Working with partial PyObjects doesn’t prevent you from leveraging Julia’s advantages in code generation, specialization, JIT compilation, etc.

You should check out PySR for some inspiration. It is a Python frontend for SymbolicRegression.jl, using PyJulia for interconnect, and is pretty seamless. Because of this, you can hook it up to typical pure-Python Scikit-Learn pipelines effortlessly, while all the actual computation is being done on the Julia side.

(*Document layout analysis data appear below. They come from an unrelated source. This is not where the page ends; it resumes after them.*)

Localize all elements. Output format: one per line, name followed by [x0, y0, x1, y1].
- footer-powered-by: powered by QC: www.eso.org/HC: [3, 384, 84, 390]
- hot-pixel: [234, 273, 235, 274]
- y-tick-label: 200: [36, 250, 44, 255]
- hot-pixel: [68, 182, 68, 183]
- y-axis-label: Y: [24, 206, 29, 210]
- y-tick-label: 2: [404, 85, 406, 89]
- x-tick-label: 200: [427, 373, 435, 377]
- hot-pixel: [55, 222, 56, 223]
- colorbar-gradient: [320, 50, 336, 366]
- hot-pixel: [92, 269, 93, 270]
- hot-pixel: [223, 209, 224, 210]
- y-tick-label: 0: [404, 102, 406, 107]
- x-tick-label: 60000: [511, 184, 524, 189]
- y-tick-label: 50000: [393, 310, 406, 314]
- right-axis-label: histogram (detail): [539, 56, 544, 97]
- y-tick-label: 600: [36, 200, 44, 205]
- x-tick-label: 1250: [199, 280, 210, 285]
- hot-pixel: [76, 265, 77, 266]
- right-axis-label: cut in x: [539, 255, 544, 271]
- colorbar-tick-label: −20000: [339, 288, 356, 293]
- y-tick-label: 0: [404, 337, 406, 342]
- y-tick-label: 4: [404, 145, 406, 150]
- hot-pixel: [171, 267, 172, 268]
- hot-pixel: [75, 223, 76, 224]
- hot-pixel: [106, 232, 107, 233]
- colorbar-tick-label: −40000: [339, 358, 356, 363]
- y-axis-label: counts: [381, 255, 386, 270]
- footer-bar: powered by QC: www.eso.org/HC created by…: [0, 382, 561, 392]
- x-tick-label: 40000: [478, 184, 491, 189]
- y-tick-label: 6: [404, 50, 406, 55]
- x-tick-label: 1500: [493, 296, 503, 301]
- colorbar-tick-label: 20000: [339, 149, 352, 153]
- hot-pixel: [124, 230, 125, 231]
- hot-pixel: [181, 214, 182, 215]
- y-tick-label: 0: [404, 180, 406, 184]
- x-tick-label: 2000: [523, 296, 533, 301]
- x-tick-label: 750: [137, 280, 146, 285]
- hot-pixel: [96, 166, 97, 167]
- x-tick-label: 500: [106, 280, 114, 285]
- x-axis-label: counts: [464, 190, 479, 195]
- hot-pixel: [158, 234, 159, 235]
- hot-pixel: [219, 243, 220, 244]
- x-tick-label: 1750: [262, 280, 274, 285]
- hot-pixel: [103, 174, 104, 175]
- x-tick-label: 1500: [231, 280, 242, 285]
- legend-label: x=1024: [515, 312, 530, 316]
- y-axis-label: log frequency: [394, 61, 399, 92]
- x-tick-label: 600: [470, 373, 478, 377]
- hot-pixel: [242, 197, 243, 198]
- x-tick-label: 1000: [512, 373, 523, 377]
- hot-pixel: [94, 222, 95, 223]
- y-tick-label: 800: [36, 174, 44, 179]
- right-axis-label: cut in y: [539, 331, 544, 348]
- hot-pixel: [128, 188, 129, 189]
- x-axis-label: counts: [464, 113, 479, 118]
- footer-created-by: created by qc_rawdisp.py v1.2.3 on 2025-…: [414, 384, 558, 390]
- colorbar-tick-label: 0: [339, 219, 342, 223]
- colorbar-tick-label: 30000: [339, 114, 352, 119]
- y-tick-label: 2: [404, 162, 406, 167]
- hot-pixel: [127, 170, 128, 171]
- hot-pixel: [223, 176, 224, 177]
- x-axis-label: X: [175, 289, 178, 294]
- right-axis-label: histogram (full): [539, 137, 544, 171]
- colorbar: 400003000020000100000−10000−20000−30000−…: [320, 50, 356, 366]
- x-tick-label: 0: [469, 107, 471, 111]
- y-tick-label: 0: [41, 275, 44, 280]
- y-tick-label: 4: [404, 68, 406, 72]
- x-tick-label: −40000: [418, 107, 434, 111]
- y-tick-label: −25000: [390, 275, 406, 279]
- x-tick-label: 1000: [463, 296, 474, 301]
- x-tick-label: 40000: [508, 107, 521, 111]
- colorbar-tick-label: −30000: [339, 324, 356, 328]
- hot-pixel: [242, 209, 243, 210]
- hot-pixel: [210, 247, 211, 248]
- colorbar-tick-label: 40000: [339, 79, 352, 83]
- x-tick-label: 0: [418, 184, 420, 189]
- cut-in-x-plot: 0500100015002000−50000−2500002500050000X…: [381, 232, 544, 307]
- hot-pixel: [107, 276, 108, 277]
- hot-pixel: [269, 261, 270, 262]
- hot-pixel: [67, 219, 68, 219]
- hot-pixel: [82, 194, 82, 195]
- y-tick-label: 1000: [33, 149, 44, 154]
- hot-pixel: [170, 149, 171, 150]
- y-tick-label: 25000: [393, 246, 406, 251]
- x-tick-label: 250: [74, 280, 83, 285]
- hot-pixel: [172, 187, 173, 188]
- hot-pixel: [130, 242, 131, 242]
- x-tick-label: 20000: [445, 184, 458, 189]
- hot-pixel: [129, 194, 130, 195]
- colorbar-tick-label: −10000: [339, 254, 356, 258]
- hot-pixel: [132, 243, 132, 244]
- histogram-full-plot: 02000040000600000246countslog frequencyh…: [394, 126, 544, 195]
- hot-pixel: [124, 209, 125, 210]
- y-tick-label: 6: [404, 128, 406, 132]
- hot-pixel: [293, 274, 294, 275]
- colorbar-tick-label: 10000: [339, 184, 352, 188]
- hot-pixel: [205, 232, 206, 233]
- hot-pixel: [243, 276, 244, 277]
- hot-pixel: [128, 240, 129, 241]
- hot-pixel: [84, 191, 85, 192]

PySR and SymbolicRegression.jl have been used in quite a few astrophysics papers already, of which a small selection of which is shown here: Research - PySR. PySR/SymbolicRegression.jl have scaled up to 1000s of cores pretty easily using ClusterManagers.jl.

With @mkitti and @ngam we managed to package PySR into conda-forge, so that you can install with a one-liner conda install -c conda-forge pysr, and never have to worry about installing Julia manually - it all gets packaged into the conda install. This is really helpful for working with astro people who are stuck in Python!


On the simulations side, I would recommend checking out Trixi.jl as well as Oceananigans.jl. Both are capable of massively parallelized hydro simulations. In fact, Trixi.jl even has MHD built-in, if that’s the type of simulation you are looking to do.

And of course, because Julia is composable and packages are all written in a high-level language, it’s pretty easy to hook into one of the existing packages, rather than writing yet another C++ simulator from scratch.